◆ **DATA IN THIS EXERCISE**
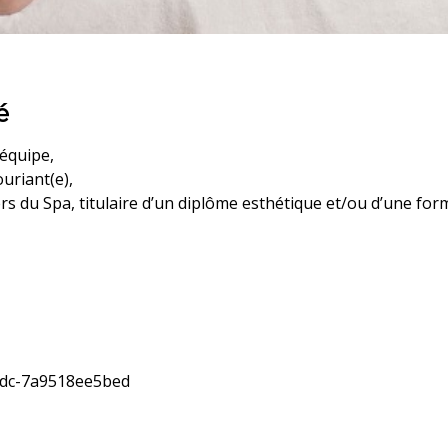
é
 équipe,
uriant(e),
ers du Spa, titulaire d’un diplôme esthétique et/ou d’une fo
edc-7a9518ee5bed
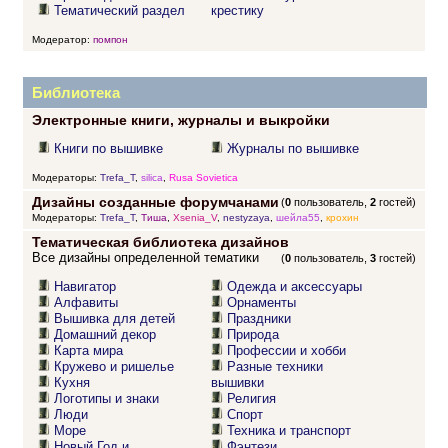
Тематический раздел
крестику
Модератор:
помпон
Библиотека
Электронные книги, журналы и выкройки
Книги по вышивке
Журналы по вышивке
Модераторы:
Trefa_T
,
silica
,
Rusa Sovietica
Дизайны созданные форумчанами
(
0
пользователь,
2
гостей)
Модераторы:
Trefa_T
,
Тиша
,
Xsenia_V
,
nestyzaya
,
шейла55
,
крохин
Тематическая библиотека дизайнов
Все дизайны определенной тематики
(
0
пользователь,
3
гостей)
Навигатор
Одежда и аксессуары
Алфавиты
Орнаменты
Вышивка для детей
Праздники
Домашний декор
Природа
Карта мира
Профессии и хобби
Кружево и ришелье
Разные техники
Кухня
вышивки
Логотипы и знаки
Религия
Люди
Спорт
Море
Техника и транспорт
Новый Год и
Фэнтези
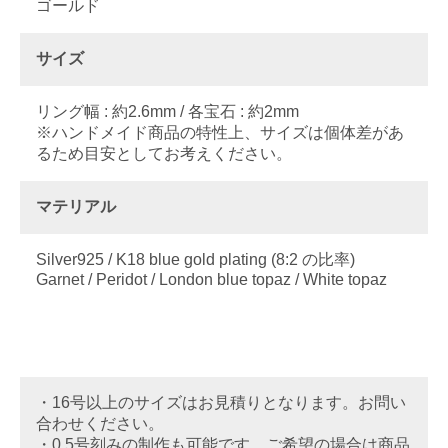
ゴールド
サイズ
リング幅 : 約2.6mm / 各宝石 : 約2mm
※ハンドメイド商品の特性上、サイズは個体差があ
るため目安としてお考えください。
マテリアル
Silver925 / K18 blue gold plating (8:2 の比率)
Garnet / Peridot / London blue topaz / White topaz
・16号以上のサイズはお見積りとなります。お問い
合わせください。
・0.5号刻みの制作も可能です。ご希望の場合は商品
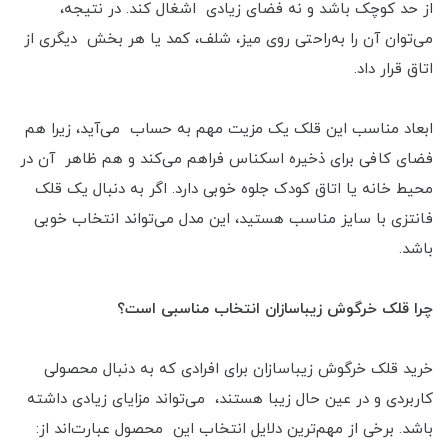
از حد کوچک باشد و نه فضای زیادی اشغال کند. در نتیجه،
می‌توان آن را به‌راحتی روی میز، شلف، کمد یا هر بخش دیگری از
اتاق قرار داد.
ابعاد مناسب این قلک یک مزیت مهم به حساب می‌آید، زیرا هم
فضای کافی برای ذخیره اسکناس فراهم می‌کند و هم ظاهر آن در
محیط خانه یا اتاق کودک جلوه خوبی دارد. اگر به دنبال یک قلک
فانتزی با سایز مناسب هستید، این مدل می‌تواند انتخاب خوبی
باشد.
چرا قلک خرگوش زیباسازان انتخاب مناسبی است؟
خرید قلک خرگوش زیباسازان برای افرادی که به دنبال محصولی
کاربردی و در عین حال زیبا هستند، می‌تواند مزایای زیادی داشته
باشد. برخی از مهم‌ترین دلایل انتخاب این محصول عبارت‌اند از:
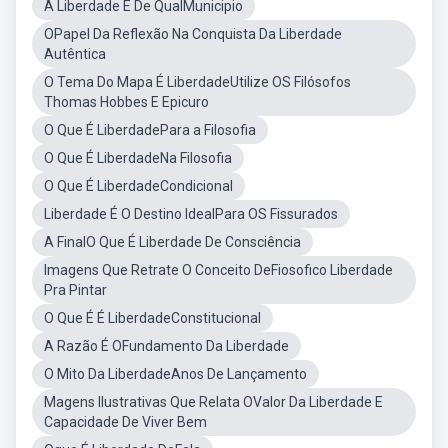
A Liberdade É De QualMunicipio
OPapel Da Reflexão Na Conquista Da Liberdade
Autêntica
O Tema Do Mapa É LiberdadeUtilize OS Filósofos
Thomas Hobbes E Epicuro
O Que É LiberdadePara a Filosofia
O Que É LiberdadeNa Filosofia
O Que É LiberdadeCondicional
Liberdade É O Destino IdealPara OS Fissurados
A FinalO Que É Liberdade De Consciência
Imagens Que Retrate O Conceito DeFiosofico Liberdade
Pra Pintar
O Que É É LiberdadeConstitucional
A Razão É OFundamento Da Liberdade
O Mito Da LiberdadeAnos De Lançamento
Magens Ilustrativas Que Relata OValor Da Liberdade E
Capacidade De Viver Bem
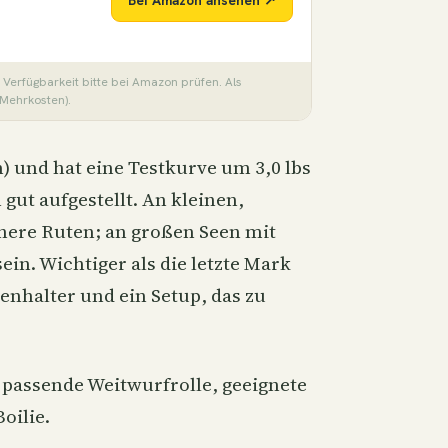
Bei Amazon ansehen ↗
 Verfügbarkeit bitte bei Amazon prüfen. Als
 Mehrkosten).
m) und hat eine Testkurve um 3,0 lbs
gut aufgestellt. An kleinen,
here Ruten; an großen Seen mit
in. Wichtiger als die letzte Mark
enhalter und ein Setup, das zu
 passende Weitwurfrolle, geeignete
oilie.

◆ **TASK INSTRUCTIONS**
Leave out the pictures, and write out exactly the lines from the line containing "A Liberdade É De QualMunicipio" through the end of the records above.

◆ **EXERCISE SOLUTION**
A Liberdade É De QualMunicipio
OPapel Da Reflexão Na Conquista Da Liberdade
Autêntica
O Tema Do Mapa É LiberdadeUtilize OS Filósofos
Thomas Hobbes E Epicuro
O Que É LiberdadePara a Filosofia
O Que É LiberdadeNa Filosofia
O Que É LiberdadeCondicional
Liberdade É O Destino IdealPara OS Fissurados
A FinalO Que É Liberdade De Consciência
Imagens Que Retrate O Conceito DeFiosofico Liberdade
Pra Pintar
O Que É É LiberdadeConstitucional
A Razão É OFundamento Da Liberdade
O Mito Da LiberdadeAnos De Lançamento
Magens Ilustrativas Que Relata OValor Da Liberdade E
Capacidade De Viver Bem
Bei Amazon ansehen ↗
 Verfügbarkeit bitte bei Amazon prüfen. Als
 Mehrkosten).
m) und hat eine Testkurve um 3,0 lbs
gut aufgestellt. An kleinen,
here Ruten; an großen Seen mit
in. Wichtiger als die letzte Mark
enhalter und ein Setup, das zu
 passende Weitwurfrolle, geeignete
oilie.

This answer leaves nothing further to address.